It's really hard because at the end of the day, I look forward to, you know, shutting my laptop and taking my daughter to a playground or meeting a friend at a museum, and all of those things have to be table for now out of a sense of obligation to not, you know, turn myself into an accidental vector.
Burana says she's healthy as far as she knows, but she's been voluntarily cutting out most social activities in an effort to do her part to slow the contagion. She's relying on social media even more than usual to feel connected.
I don't know how people in TB sanitariums did it - right? - because you couldn't just hop on Twitter and complain about how alone you were then.
A woman holds lights on her balcony during a flash mob launched throughout Italy on Sunday to bring people together even as they are staying home in an effort to halt the spread of the coronavirus.

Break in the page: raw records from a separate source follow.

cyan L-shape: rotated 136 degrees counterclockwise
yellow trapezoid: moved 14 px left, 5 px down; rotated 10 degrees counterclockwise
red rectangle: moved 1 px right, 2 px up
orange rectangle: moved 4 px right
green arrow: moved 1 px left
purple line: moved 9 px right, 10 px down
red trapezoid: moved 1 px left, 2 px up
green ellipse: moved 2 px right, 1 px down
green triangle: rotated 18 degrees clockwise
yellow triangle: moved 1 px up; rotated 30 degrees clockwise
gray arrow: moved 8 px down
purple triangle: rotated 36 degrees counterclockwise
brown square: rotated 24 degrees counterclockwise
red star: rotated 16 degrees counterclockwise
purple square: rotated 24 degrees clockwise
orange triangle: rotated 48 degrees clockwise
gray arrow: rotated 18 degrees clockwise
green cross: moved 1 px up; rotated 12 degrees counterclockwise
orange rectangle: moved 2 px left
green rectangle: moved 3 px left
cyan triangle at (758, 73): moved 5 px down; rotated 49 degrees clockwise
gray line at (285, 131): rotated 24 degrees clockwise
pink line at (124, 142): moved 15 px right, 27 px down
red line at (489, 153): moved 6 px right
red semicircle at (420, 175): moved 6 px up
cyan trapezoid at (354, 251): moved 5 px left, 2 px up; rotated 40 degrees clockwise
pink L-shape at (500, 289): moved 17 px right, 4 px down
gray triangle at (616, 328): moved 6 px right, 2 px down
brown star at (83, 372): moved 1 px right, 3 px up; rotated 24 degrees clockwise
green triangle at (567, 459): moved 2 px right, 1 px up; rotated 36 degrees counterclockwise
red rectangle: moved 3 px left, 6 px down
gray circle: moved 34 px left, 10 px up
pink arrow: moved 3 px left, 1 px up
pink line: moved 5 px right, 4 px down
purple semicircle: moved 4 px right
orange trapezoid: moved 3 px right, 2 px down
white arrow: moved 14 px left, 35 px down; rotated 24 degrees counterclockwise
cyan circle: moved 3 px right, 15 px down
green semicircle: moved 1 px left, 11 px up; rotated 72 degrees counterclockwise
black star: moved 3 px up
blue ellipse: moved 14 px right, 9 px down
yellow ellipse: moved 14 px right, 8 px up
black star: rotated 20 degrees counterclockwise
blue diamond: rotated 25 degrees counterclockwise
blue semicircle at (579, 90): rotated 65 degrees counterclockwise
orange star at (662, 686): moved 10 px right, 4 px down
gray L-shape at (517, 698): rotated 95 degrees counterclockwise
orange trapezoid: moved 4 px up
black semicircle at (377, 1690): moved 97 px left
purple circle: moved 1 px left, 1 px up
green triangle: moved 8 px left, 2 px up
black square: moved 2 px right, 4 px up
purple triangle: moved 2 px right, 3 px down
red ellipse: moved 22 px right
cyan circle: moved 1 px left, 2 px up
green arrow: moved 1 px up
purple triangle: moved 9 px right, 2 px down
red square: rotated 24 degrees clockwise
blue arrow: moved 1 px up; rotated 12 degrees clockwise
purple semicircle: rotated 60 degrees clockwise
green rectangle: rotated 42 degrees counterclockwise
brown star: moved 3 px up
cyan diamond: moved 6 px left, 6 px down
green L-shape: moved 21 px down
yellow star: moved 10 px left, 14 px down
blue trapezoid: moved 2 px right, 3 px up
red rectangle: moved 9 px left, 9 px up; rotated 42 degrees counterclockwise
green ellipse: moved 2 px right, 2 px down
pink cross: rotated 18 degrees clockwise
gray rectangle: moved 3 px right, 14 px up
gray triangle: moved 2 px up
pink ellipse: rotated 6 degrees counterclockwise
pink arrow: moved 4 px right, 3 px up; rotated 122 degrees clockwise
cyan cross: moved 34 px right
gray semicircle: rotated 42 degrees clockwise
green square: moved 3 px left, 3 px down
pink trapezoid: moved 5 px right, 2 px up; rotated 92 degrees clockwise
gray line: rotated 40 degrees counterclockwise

Kevin Barthauer, a chef from Noblesville, Ind., isn't exactly worried about feeling alone.
It's limiting, if you can imagine (laughter), you know, being in a home with five boys.
Barthauer and his family are used to being at home together. He and his wife home-school their boys. But the coronavirus has them feeling more isolated than usual. They're skipping things like church services and extracurricular activities and starting to feel a bit cooped up.
The 6-year-old and the 9-year-old have some sort of mutual destruction pact. (Laughter) They're going to kill each other, I think.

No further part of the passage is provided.